Aim of the task: In exact form, set down only those lines of the material that run from its first line to the line with "zijn, geldt dat", inclusive.

#####

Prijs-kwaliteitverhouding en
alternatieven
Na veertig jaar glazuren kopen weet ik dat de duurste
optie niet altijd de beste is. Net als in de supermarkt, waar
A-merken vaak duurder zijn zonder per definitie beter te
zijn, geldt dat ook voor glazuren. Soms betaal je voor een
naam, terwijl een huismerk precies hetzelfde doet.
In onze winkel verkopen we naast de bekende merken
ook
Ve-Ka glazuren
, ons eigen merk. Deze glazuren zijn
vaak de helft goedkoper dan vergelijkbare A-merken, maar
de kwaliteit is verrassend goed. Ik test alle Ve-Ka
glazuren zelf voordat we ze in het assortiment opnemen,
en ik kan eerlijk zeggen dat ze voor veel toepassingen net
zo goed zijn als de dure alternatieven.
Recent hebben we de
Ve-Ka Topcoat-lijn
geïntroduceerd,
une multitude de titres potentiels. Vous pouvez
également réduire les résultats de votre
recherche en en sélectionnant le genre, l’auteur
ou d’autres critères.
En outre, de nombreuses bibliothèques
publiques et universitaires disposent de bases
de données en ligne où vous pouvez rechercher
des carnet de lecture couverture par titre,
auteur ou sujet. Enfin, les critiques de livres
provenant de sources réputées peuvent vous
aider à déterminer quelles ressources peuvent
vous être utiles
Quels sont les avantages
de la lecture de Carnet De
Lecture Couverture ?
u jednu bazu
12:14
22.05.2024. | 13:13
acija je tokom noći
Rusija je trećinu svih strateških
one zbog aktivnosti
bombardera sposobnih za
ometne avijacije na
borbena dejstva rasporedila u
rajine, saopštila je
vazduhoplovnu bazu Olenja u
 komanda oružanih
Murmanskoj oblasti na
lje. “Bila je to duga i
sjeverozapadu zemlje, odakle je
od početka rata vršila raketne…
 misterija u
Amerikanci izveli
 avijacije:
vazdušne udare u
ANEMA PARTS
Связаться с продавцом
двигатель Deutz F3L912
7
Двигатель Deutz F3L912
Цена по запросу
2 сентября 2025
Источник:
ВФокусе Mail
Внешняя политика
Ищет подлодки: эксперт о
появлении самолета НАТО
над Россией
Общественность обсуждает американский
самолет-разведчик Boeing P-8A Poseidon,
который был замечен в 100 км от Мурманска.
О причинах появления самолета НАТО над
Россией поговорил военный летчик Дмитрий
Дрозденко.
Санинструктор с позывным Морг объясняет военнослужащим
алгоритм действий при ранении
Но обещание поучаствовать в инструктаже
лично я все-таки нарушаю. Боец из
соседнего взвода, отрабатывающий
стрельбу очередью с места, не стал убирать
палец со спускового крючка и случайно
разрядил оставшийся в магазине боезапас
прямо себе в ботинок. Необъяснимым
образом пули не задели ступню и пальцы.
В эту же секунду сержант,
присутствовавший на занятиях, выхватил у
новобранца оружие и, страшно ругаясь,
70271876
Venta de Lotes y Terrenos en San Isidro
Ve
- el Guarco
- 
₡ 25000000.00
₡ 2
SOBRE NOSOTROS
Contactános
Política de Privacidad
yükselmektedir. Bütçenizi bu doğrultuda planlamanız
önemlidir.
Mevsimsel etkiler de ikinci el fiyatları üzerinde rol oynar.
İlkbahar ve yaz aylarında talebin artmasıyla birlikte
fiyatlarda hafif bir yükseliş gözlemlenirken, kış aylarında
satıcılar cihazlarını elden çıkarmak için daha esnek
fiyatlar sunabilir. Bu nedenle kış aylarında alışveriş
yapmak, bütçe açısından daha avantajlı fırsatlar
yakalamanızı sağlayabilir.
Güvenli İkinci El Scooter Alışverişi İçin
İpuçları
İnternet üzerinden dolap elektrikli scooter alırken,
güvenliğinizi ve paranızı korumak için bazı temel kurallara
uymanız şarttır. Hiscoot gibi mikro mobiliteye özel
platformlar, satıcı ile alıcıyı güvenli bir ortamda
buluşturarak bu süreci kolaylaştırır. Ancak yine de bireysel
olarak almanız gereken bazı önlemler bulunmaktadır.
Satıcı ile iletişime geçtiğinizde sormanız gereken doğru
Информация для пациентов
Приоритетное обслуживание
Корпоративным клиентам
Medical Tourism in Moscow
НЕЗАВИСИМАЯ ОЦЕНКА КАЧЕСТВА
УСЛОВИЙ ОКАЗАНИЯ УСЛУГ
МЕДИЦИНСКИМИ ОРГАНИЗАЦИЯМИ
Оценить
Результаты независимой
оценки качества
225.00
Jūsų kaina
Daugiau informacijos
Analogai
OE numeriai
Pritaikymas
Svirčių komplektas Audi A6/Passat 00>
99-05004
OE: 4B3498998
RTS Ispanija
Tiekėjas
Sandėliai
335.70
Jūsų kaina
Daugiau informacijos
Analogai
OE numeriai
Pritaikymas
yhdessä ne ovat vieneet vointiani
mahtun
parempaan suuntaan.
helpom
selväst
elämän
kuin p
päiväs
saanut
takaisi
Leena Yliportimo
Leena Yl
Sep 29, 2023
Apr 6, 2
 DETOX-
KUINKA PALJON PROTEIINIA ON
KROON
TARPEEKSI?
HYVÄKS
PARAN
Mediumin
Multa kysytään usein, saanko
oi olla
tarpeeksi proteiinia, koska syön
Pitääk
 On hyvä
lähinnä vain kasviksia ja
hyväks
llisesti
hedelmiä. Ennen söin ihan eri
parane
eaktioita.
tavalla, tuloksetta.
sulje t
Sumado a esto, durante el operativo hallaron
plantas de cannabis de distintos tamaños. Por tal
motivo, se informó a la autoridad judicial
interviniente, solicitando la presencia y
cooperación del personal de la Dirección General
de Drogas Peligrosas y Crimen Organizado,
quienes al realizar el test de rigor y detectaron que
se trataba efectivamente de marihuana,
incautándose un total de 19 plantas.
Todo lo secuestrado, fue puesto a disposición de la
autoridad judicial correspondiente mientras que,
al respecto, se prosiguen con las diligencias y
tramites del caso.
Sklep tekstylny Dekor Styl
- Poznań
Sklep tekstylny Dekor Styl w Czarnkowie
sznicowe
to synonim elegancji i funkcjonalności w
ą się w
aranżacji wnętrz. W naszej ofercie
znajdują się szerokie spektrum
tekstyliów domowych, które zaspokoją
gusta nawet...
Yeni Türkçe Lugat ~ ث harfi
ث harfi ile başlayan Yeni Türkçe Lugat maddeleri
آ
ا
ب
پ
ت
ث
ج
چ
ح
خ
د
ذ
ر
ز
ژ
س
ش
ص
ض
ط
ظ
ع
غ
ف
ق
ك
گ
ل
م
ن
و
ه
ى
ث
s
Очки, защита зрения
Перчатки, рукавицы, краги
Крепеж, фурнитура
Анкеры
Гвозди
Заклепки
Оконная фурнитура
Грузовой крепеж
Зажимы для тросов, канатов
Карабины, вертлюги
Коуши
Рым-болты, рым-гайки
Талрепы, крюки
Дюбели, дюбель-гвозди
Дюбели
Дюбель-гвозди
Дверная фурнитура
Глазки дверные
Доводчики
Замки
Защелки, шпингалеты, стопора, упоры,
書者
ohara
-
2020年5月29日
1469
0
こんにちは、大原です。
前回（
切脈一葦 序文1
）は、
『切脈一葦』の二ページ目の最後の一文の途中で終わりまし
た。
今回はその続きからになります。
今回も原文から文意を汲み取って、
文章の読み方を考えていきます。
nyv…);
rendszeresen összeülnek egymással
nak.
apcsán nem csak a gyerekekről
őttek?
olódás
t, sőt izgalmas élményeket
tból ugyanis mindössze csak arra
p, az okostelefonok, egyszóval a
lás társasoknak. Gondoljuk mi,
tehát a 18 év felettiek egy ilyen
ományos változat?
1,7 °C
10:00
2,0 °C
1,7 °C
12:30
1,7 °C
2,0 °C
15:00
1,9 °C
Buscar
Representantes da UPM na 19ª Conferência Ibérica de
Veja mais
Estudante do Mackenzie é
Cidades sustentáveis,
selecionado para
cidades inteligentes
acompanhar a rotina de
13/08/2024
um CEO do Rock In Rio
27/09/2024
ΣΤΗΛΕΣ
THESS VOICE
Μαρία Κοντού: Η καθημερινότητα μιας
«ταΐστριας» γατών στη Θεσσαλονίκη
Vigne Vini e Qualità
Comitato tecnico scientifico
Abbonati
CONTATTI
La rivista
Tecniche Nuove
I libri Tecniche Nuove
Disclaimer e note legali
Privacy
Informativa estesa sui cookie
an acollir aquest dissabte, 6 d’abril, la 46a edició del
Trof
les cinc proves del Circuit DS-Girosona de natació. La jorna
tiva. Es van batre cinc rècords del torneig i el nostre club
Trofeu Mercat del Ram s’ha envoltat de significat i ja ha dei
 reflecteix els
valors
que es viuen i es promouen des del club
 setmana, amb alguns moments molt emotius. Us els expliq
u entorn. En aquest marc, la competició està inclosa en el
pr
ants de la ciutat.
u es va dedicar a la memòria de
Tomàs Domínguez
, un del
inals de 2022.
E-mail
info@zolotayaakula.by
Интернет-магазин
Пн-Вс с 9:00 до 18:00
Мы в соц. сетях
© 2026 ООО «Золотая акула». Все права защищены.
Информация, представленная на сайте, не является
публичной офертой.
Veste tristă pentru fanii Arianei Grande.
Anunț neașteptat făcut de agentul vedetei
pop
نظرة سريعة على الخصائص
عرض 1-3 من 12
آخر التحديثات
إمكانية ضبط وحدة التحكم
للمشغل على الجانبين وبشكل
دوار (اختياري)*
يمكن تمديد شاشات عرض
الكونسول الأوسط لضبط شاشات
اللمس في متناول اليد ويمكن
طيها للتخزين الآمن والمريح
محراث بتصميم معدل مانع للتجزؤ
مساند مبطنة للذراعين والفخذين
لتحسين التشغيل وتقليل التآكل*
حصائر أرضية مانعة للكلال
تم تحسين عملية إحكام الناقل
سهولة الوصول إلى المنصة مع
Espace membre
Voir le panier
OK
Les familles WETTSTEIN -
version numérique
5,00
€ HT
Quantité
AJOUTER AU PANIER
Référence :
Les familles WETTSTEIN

#####

Your solution:
Prijs-kwaliteitverhouding en
alternatieven
Na veertig jaar glazuren kopen weet ik dat de duurste
optie niet altijd de beste is. Net als in de supermarkt, waar
A-merken vaak duurder zijn zonder per definitie beter te
zijn, geldt dat ook voor glazuren. Soms betaal je voor een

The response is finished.